NM: Sim, o Adair tava com tudo certo no Banco do Brasil e veio essa conta. O Adair ligou para o instrutor e falou “Escuta aqui, tem uma fiscal do Banco do Brasil me cobrando quatro mil reais que eu devo para o Banco, mas eu não devo nada”. O instrutor disse: “Não, Seu Adair, o senhor não deve nada no Banco do Brasil, quem deve é a CTA. A CTA tira o dinheiro para fornecer para vocês e faz o pagamento em agosto para o banco”.

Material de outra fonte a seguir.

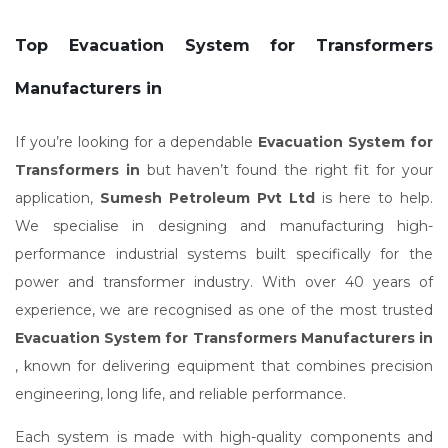
Top Evacuation System for Transformers
Manufacturers in
If you’re looking for a dependable
Evacuation System for
Transformers in
but haven’t found the right fit for your
application,
Sumesh Petroleum Pvt Ltd
is here to help.
We specialise in designing and manufacturing high-
performance industrial systems built specifically for the
power and transformer industry. With over 40 years of
experience, we are recognised as one of the most trusted
Evacuation System for Transformers Manufacturers in
, known for delivering equipment that combines precision
engineering, long life, and reliable performance.
Each system is made with high-quality components and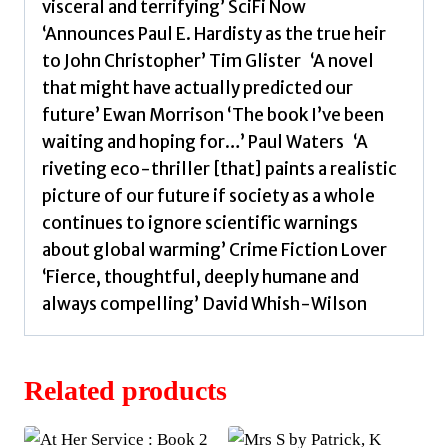
visceral and terrifying’ SciFi Now
‘Announces Paul E. Hardisty as the true heir
to John Christopher’ Tim Glister ‘A novel
that might have actually predicted our
future’ Ewan Morrison ‘The book I’ve been
waiting and hoping for…’ Paul Waters ‘A
riveting eco-thriller [that] paints a realistic
picture of our future if society as a whole
continues to ignore scientific warnings
about global warming’ Crime Fiction Lover
‘Fierce, thoughtful, deeply humane and
always compelling’ David Whish-Wilson
Related products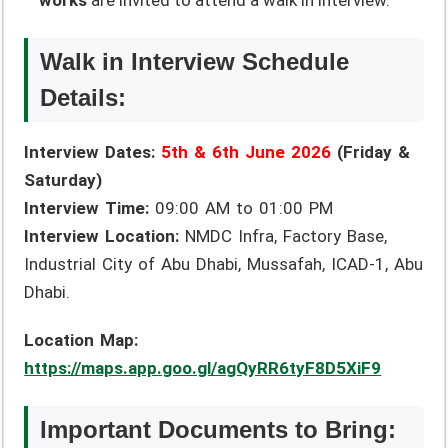
works
are invited to attend a walk in interview.
Walk in Interview Schedule
Details:
Interview Dates:
5th & 6th June 2026
(Friday &
Saturday)
Interview Time:
09:00 AM to 01:00 PM
Interview Location:
NMDC Infra, Factory Base,
Industrial City of Abu Dhabi, Mussafah, ICAD-1, Abu
Dhabi.
Location Map:
https://maps.app.goo.gl/agQyRR6tyF8D5XiF9
Important Documents to Bring: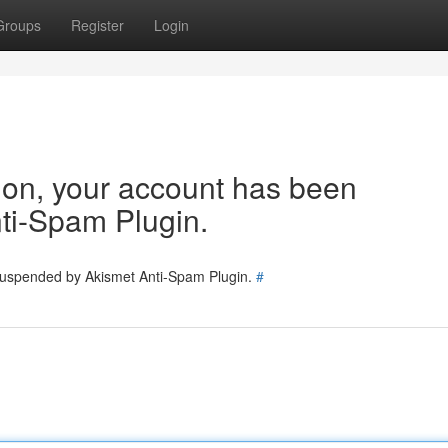
Groups
Register
Login
tion, your account has been
ti-Spam Plugin.
 suspended by Akismet Anti-Spam Plugin.
#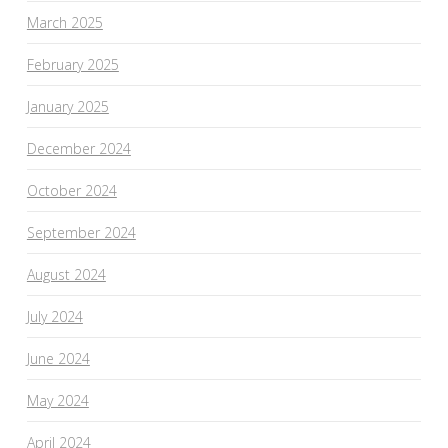
March 2025
February 2025
January 2025
December 2024
October 2024
September 2024
August 2024
July 2024
June 2024
May 2024
April 2024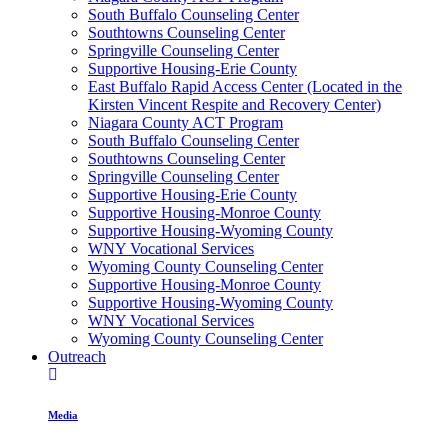
South Buffalo Counseling Center
Southtowns Counseling Center
Springville Counseling Center
Supportive Housing-Erie County
East Buffalo Rapid Access Center (Located in the
Kirsten Vincent Respite and Recovery Center)
Niagara County ACT Program
South Buffalo Counseling Center
Southtowns Counseling Center
Springville Counseling Center
Supportive Housing-Erie County
Supportive Housing-Monroe County
Supportive Housing-Wyoming County
WNY Vocational Services
Wyoming County Counseling Center
Supportive Housing-Monroe County
Supportive Housing-Wyoming County
WNY Vocational Services
Wyoming County Counseling Center
Outreach
Media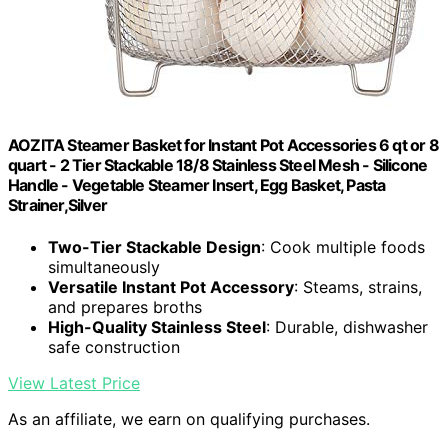
AOZITA Steamer Basket for Instant Pot Accessories 6 qt or 8
quart - 2 Tier Stackable 18/8 Stainless Steel Mesh - Silicone
Handle - Vegetable Steamer Insert, Egg Basket, Pasta
Strainer,Silver
Two-Tier Stackable Design
: Cook multiple foods
simultaneously
Versatile Instant Pot Accessory
: Steams, strains,
and prepares broths
High-Quality Stainless Steel
: Durable, dishwasher
safe construction
View Latest Price
As an affiliate, we earn on qualifying purchases.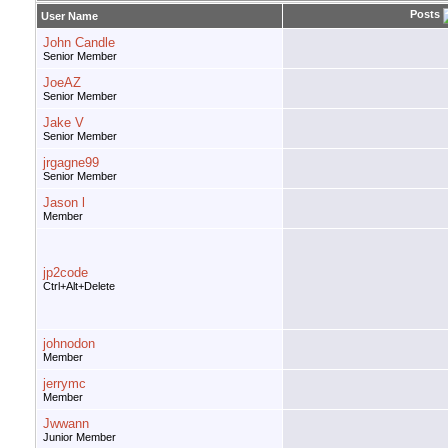
Posts
User Name
John Candle
Senior Member
JoeAZ
Senior Member
Jake V
Senior Member
jrgagne99
Senior Member
Jason l
Member
jp2code
Ctrl+Alt+Delete
johnodon
Member
jerrymc
Member
Jwwann
Junior Member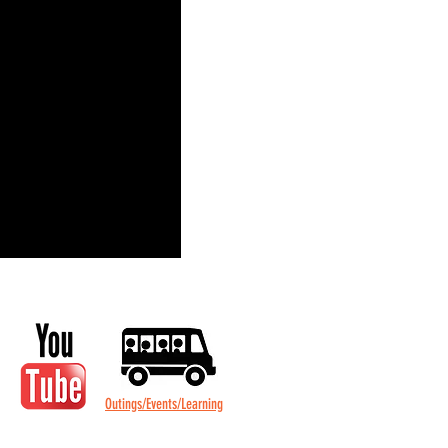
Outings/Events/Learning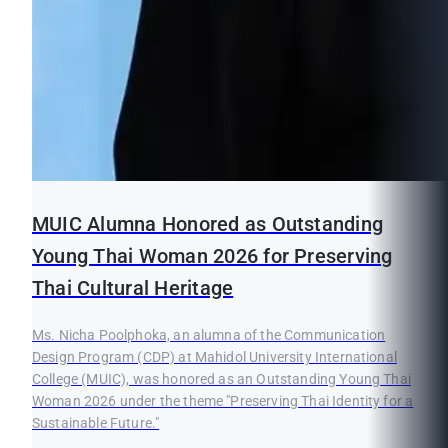
MUIC Alumna Honored as Outstanding
Young Thai Woman 2026 for Preserving
Thai Cultural Heritage
Ms. Nicha Poolphoka, an alumna of the Communication
Design Program (CDP) at Mahidol University International
College (MUIC), was honored as an Outstanding Young Thai
Woman 2026 under the theme "Preserving Thai Identity for a
Sustainable Future."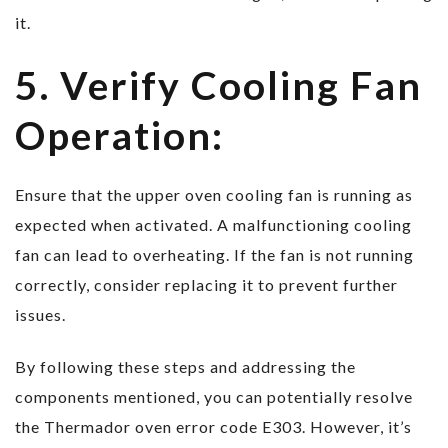
it.
5. Verify Cooling Fan
Operation:
Ensure that the upper oven cooling fan is running as
expected when activated. A malfunctioning cooling
fan can lead to overheating. If the fan is not running
correctly, consider replacing it to prevent further
issues.
By following these steps and addressing the
components mentioned, you can potentially resolve
the Thermador oven error code E303. However, it’s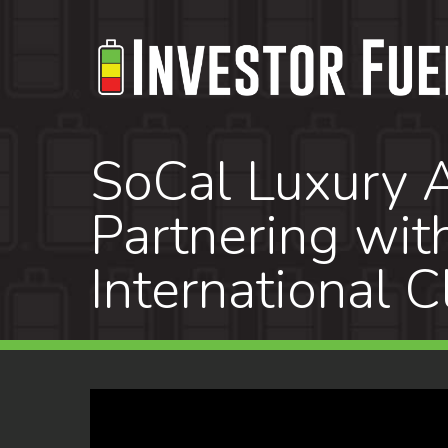
Skip
to
main
content
SoCal Luxury A
Partnering wit
International C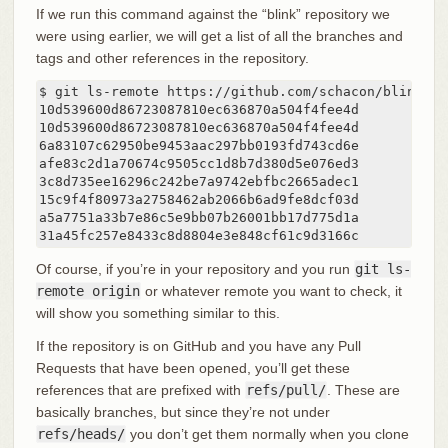
If we run this command against the “blink” repository we
were using earlier, we will get a list of all the branches and
tags and other references in the repository.
$ git ls-remote https://github.com/schacon/blink

10d539600d86723087810ec636870a504f4fee4d	HEAD

10d539600d86723087810ec636870a504f4fee4d	refs/heads/master

6a83107c62950be9453aac297bb0193fd743cd6e	refs/pull/1/head

afe83c2d1a70674c9505cc1d8b7d380d5e076ed3	refs/pull/1/merge

3c8d735ee16296c242be7a9742ebfbc2665adec1	refs/pull/2/head

15c9f4f80973a2758462ab2066b6ad9fe8dcf03d	refs/pull/2/merge

a5a7751a33b7e86c5e9bb07b26001bb17d775d1a	refs/pull/4/head

31a45fc257
Of course, if you’re in your repository and you run
git ls-
remote origin
or whatever remote you want to check, it
will show you something similar to this.
If the repository is on GitHub and you have any Pull
Requests that have been opened, you’ll get these
references that are prefixed with
refs/pull/
. These are
basically branches, but since they’re not under
refs/heads/
you don’t get them normally when you clone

CZ: Então, quando vocês vendem o fumo, eles descontam esse valor e pagam para o banco.
NM: E o colono já pagou os juros para eles até agosto. O Banco está ganhando em cima do colono. Mas, quem não tem dinheiro, paga. A gente ficou louco [, no dia]!
O colono é um bobo, não sabe da metade. A guria veio aqui e disse que havia uma conta no nome dele [Adair]. Abriu o notebook dela e puxou para ver quem é que estava devendo, afinal. Mostrou bem direitinho que era a CTA que tinha tirado o dinheiro no nome dele. Estava tudo legal, não tinha reclamação, porque havíamos assinado. A gente já tinha pago para a CTA, só que eles só pagariam o banco em agosto, e a gente já tinha pago os juros para a CTA, então eles não tinham pressa para pagar ao banco.